Objective   This work aims to explore the effect of silencing hypoxia-inducible factor(HIF)-2α expression on the enrichment of breast cancer stem cell(BCSC) microspheres under hypoxia.

  Methods   A lentiviral vector of the RNA interference(RNAi) of human HIF-2 α gene was constructed and transfected into Michigan Cancer Foundation(MCF)-7 cells.The mRNAand protein expressions of HIF-2α were determined using real time-polymerase chain reaction(RT-PCR) and Western blot, respectively.The proliferation activity of the MCF-7 cells under different oxygen concentrations was measured using the methyl thiazolyl tetrazolium assay.The formation of the BCSC microspheres under hypoxia was observed by a fluorescence microscope.The monoclonal formation ability of the microsphere cells was detected by limiting dilution assay.The mRNA expressions of the BCSC markers, ABCG, CD44, and OCT-4, were tested by RT-PCR.
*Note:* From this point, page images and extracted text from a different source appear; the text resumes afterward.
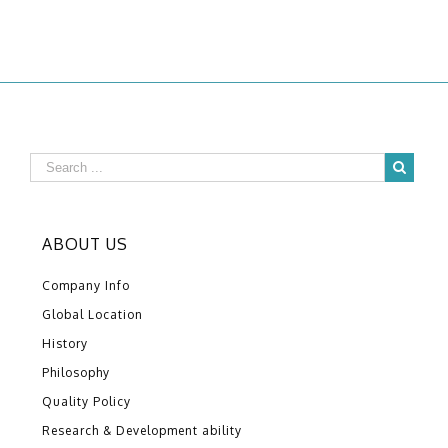
ABOUT US
Company Info
Global Location
History
Philosophy
Quality Policy
Research & Development ability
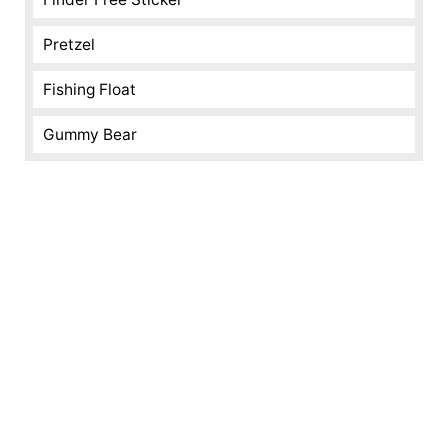
Pretzel
Fishing Float
Gummy Bear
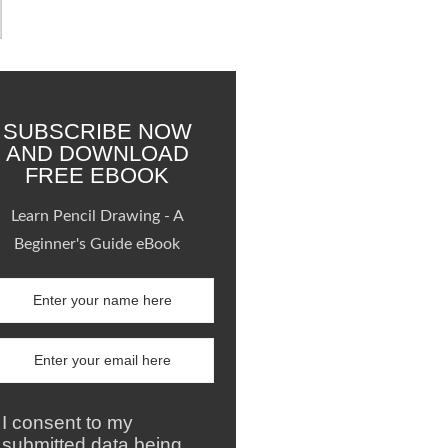
SUBSCRIBE NOW
AND DOWNLOAD
FREE EBOOK
Learn Pencil Drawing - A
Beginner's Guide eBook
I consent to my
submitted data being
  Results   The siRNA expression vector targeting the HIF-2α gene was successfully constructed.Both the HIF-2a mRNA and protein levels noticeably decreased in the MCF-7 cells transfected with the RNAi expression vector(P < 0.05).Compared with the groups with empty vectors or those that were not transfected, the proliferation activity of MCF-7 cells and the monoclonal formation ability of BCSCs in the RNAi group were markedly inhibited after silencing the HIF-2α gene(P < 0.05).RT-PCR results showed that the mRNA expressions of BCSC markers ABCG2, CD44, and OCT-4 in cells from the RNAi group decreased significantly under hypoxia(P < 0.05).

  Conclusion   Hypoxia induced and enhanced cancer stem cell-like characteristics in MCF-7 cells.HIF-2α silencing leads to the decreased enrichment of BCSC microspheres under hypoxia.HIF-2 α may be a new candidate gene for BCSC-targeting therapy.